───── Data for this task ─────

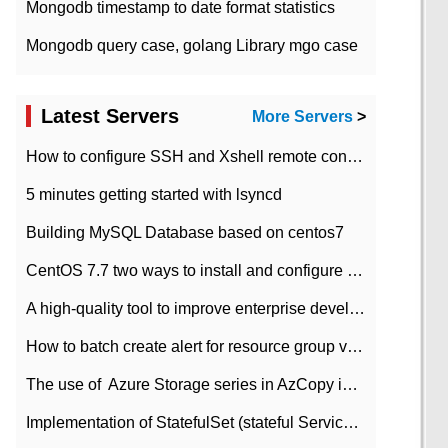
Mongodb timestamp to date format statistics
Mongodb query case, golang Library mgo case
Latest Servers
More Servers
>
How to configure SSH and Xshell remote connection servers in Linux
5 minutes getting started with lsyncd
Building MySQL Database based on centos7
CentOS 7.7 two ways to install and configure JDK 11 LTS
A high-quality tool to improve enterprise development efficiency: rapid development platform
How to batch create alert for resource group virtual machines in Azure practice
The use of ​ Azure Storage series in AzCopy in blob
Implementation of StatefulSet (stateful Service) based on K8s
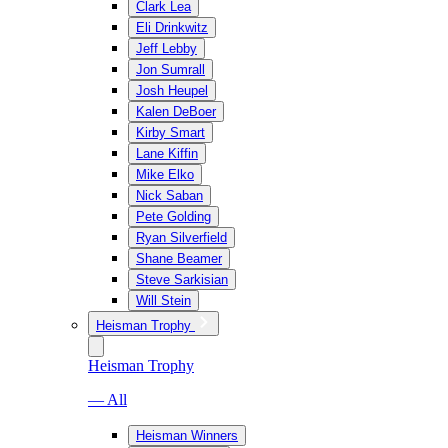
Clark Lea
Eli Drinkwitz
Jeff Lebby
Jon Sumrall
Josh Heupel
Kalen DeBoer
Kirby Smart
Lane Kiffin
Mike Elko
Nick Saban
Pete Golding
Ryan Silverfield
Shane Beamer
Steve Sarkisian
Will Stein
Heisman Trophy
Heisman Trophy
— All
Heisman Winners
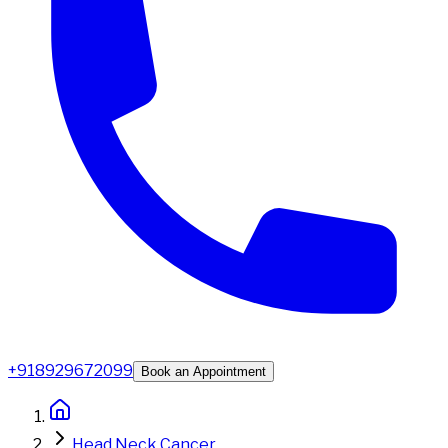
+918929672099
Book an Appointment
Head Neck Cancer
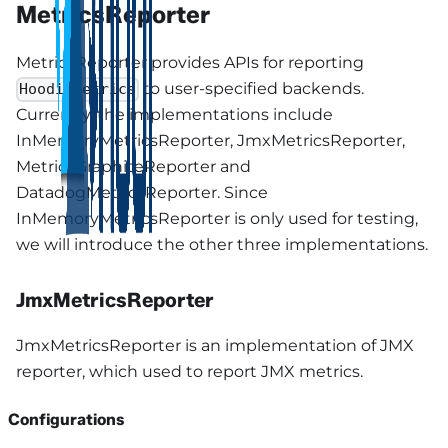
MetricsReporter
MetricsReporter provides APIs for reporting
to user-specified backends.
HoodieMetrics
Currently, the implementations include
InMemoryMetricsReporter, JmxMetricsReporter,
MetricsGraphiteReporter and
DatadogMetricsReporter. Since
InMemoryMetricsReporter is only used for testing,
we will introduce the other three implementations.
JmxMetricsReporter
JmxMetricsReporter is an implementation of JMX
reporter, which used to report JMX metrics.
Configurations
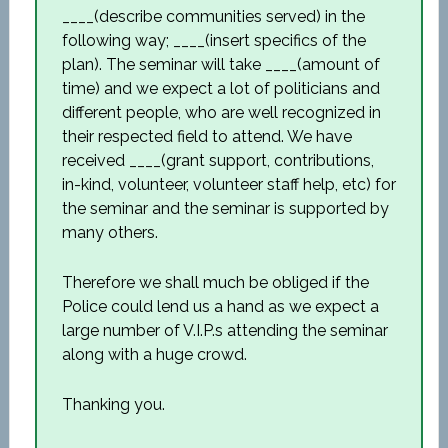
____(describe communities served) in the
following way; ____(insert specifics of the
plan). The seminar will take ____(amount of
time) and we expect a lot of politicians and
different people, who are well recognized in
their respected field to attend. We have
received ____(grant support, contributions,
in-kind, volunteer, volunteer staff help, etc) for
the seminar and the seminar is supported by
many others.
Therefore we shall much be obliged if the
Police could lend us a hand as we expect a
large number of V.I.P.s attending the seminar
along with a huge crowd.
Thanking you.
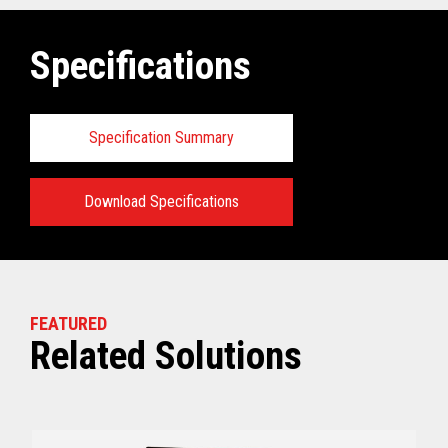
Specifications
Specification Summary
Download Specifications
Key prerequisites:
View full Technical Specifications
FEATURED
Related Solutions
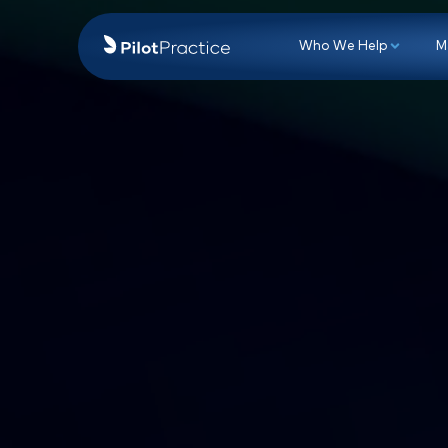
Who We Hel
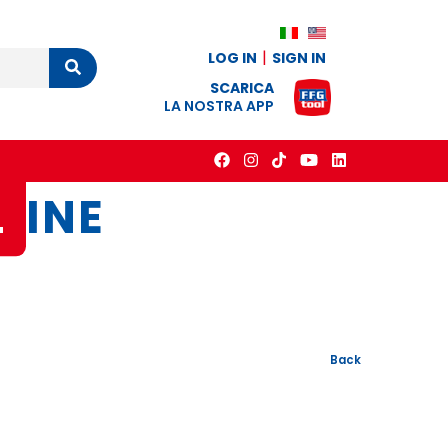
LOG IN
SIGN IN
Cerca
SCARICA
LA NOSTRA APP
L
INE
Back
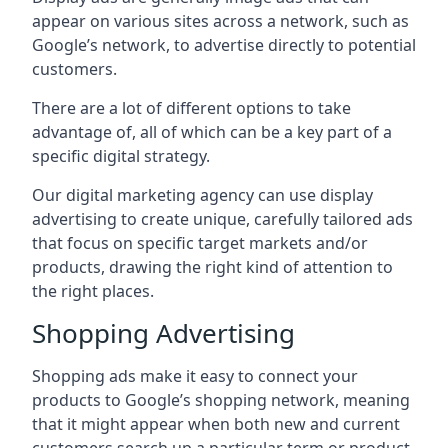
appear on various sites across a network, such as
Google’s network, to advertise directly to potential
customers.
There are a lot of different options to take
advantage of, all of which can be a key part of a
specific digital strategy.
Our digital marketing agency can use display
advertising to create unique, carefully tailored ads
that focus on specific target markets and/or
products, drawing the right kind of attention to
the right places.
Shopping Advertising
Shopping ads make it easy to connect your
products to Google’s shopping network, meaning
that it might appear when both new and current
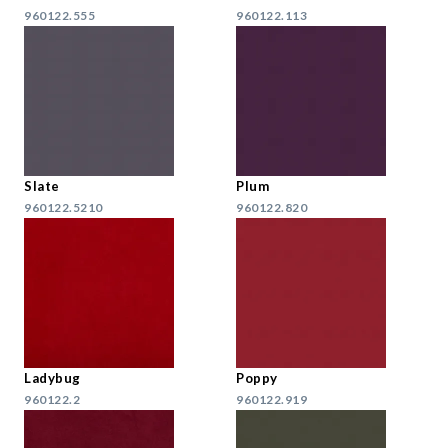
960122.555
960122.113
Slate
Plum
960122.5210
960122.820
Ladybug
Poppy
960122.2
960122.919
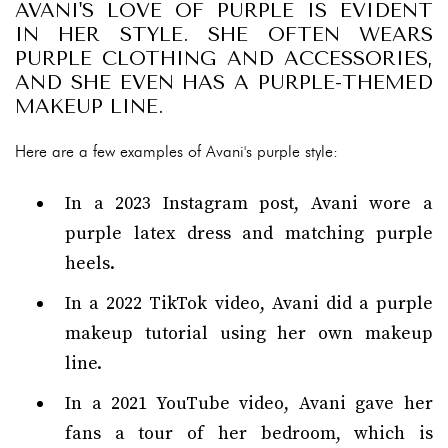
AVANI'S LOVE OF PURPLE IS EVIDENT
IN HER STYLE. SHE OFTEN WEARS
PURPLE CLOTHING AND ACCESSORIES,
AND SHE EVEN HAS A PURPLE-THEMED
MAKEUP LINE.
Here are a few examples of Avani's purple style:
In a 2023 Instagram post, Avani wore a
purple latex dress and matching purple
heels.
In a 2022 TikTok video, Avani did a purple
makeup tutorial using her own makeup
line.
In a 2021 YouTube video, Avani gave her
fans a tour of her bedroom, which is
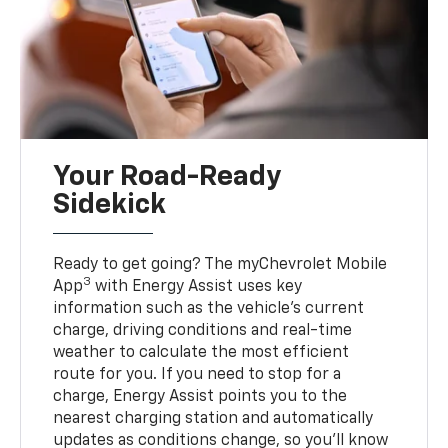
Your Road-Ready
Sidekick
Ready to get going? The myChevrolet Mobile
3
App
with Energy Assist uses key
information such as the vehicle’s current
charge, driving conditions and real-time
weather to calculate the most efficient
route for you. If you need to stop for a
charge, Energy Assist points you to the
nearest charging station and automatically
updates as conditions change, so you’ll know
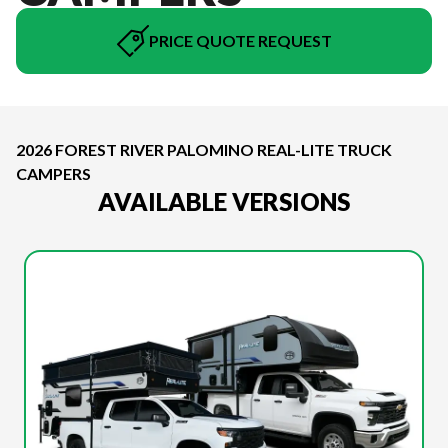
PRICE QUOTE REQUEST
2026 FOREST RIVER PALOMINO REAL-LITE TRUCK
CAMPERS
AVAILABLE VERSIONS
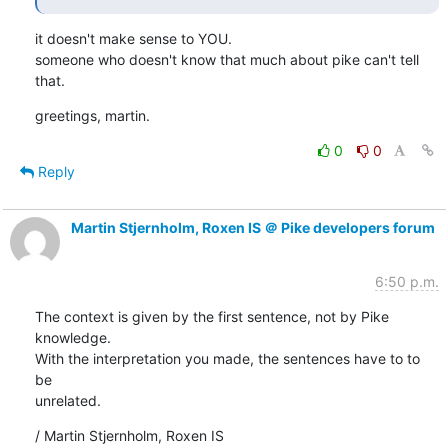
it doesn't make sense to YOU.

someone who doesn't know that much about pike can't tell 
that.
greetings, martin.
0
0
Reply
Martin Stjernholm, Roxen IS ＠ Pike developers forum
6:50 p.m.
The context is given by the first sentence, not by Pike 
knowledge.

With the interpretation you made, the sentences have to to 
be

unrelated.
/ Martin Stjernholm, Roxen IS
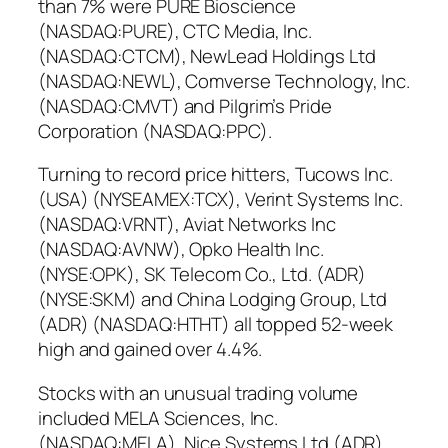
than 7% were PURE Bioscience
(NASDAQ:PURE), CTC Media, Inc.
(NASDAQ:CTCM), NewLead Holdings Ltd
(NASDAQ:NEWL), Comverse Technology, Inc.
(NASDAQ:CMVT) and Pilgrim’s Pride
Corporation (NASDAQ:PPC).
Turning to record price hitters, Tucows Inc.
(USA) (NYSEAMEX:TCX), Verint Systems Inc.
(NASDAQ:VRNT), Aviat Networks Inc
(NASDAQ:AVNW), Opko Health Inc.
(NYSE:OPK), SK Telecom Co., Ltd. (ADR)
(NYSE:SKM) and China Lodging Group, Ltd
(ADR) (NASDAQ:HTHT) all topped 52-week
high and gained over 4.4%.
Stocks with an unusual trading volume
included MELA Sciences, Inc.
(NASDAQ:MELA), Nice Systems Ltd (ADR)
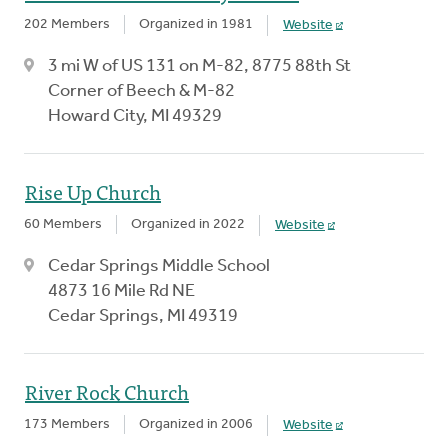
202 Members
Organized in 1981
Website
3 mi W of US 131 on M-82, 8775 88th St
Corner of Beech & M-82
Howard City, MI 49329
Rise Up Church
60 Members
Organized in 2022
Website
Cedar Springs Middle School
4873 16 Mile Rd NE
Cedar Springs, MI 49319
River Rock Church
173 Members
Organized in 2006
Website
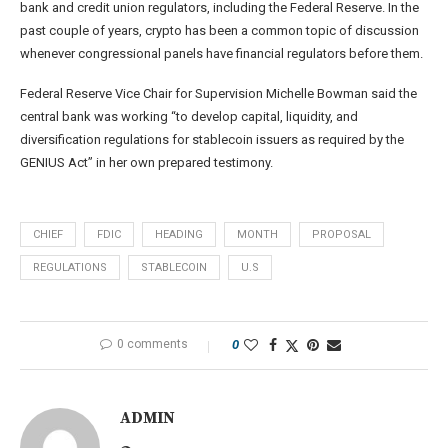
bank and credit union regulators, including the Federal Reserve. In the
past couple of years, crypto has been a common topic of discussion
whenever congressional panels have financial regulators before them.
Federal Reserve Vice Chair for Supervision Michelle Bowman said the
central bank was working “to develop capital, liquidity, and
diversification regulations for stablecoin issuers as required by the
GENIUS Act” in her own prepared testimony.
CHIEF
FDIC
HEADING
MONTH
PROPOSAL
REGULATIONS
STABLECOIN
U.S
0 comments
0
ADMIN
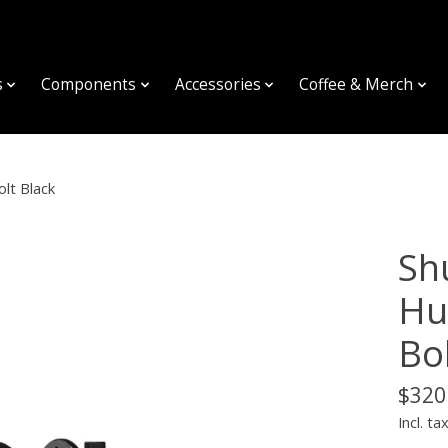
s
Components
Accessories
Coffee & Merch
lt Black
Sh
Hu
Bo
$320
Incl. ta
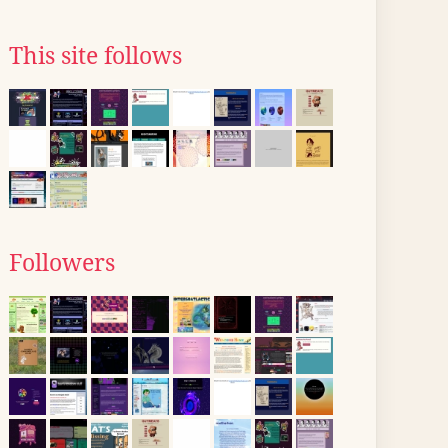
This site follows
Followers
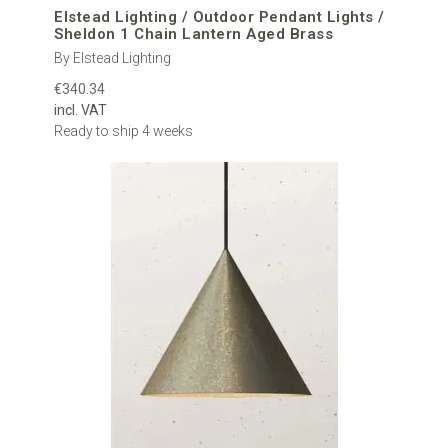
Elstead Lighting / Outdoor Pendant Lights /
Sheldon 1 Chain Lantern Aged Brass
By Elstead Lighting
€340.34
incl. VAT
Ready to ship 4 weeks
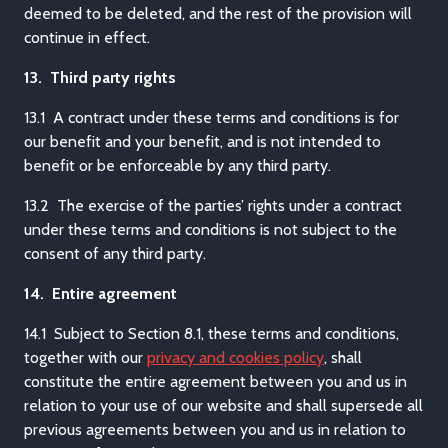
deemed to be deleted, and the rest of the provision will
continue in effect.
13. Third party rights
13.1 A contract under these terms and conditions is for
our benefit and your benefit, and is not intended to
benefit or be enforceable by any third party.
13.2 The exercise of the parties’ rights under a contract
under these terms and conditions is not subject to the
consent of any third party.
14. Entire agreement
14.1 Subject to Section 8.1, these terms and conditions,
together with our
privacy and cookies policy
, shall
constitute the entire agreement between you and us in
relation to your use of our website and shall supersede all
previous agreements between you and us in relation to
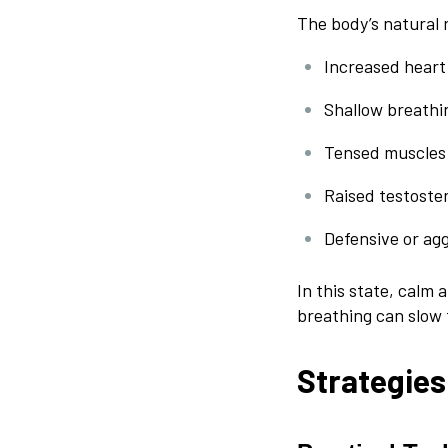
The body’s natural 
Increased heart
Shallow breathi
Tensed muscles
Raised testoster
Defensive or ag
In this state, calm
breathing can slow 
Strategies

─────

* Your instructions *
Using the data above, retype exactly and only the lines from the one containing "4873 16 Mile Rd NE" up to and including the one containing "whenever congressional panels", with no pictures carried over.

* Result below *
4873 16 Mile Rd NE
Cedar Springs, MI 49319
River Rock Church
173 Members
Organized in 2006
Website
bank and credit union regulators, including the Federal Reserve. In the
past couple of years, crypto has been a common topic of discussion
whenever congressional panels have financial regulators before them.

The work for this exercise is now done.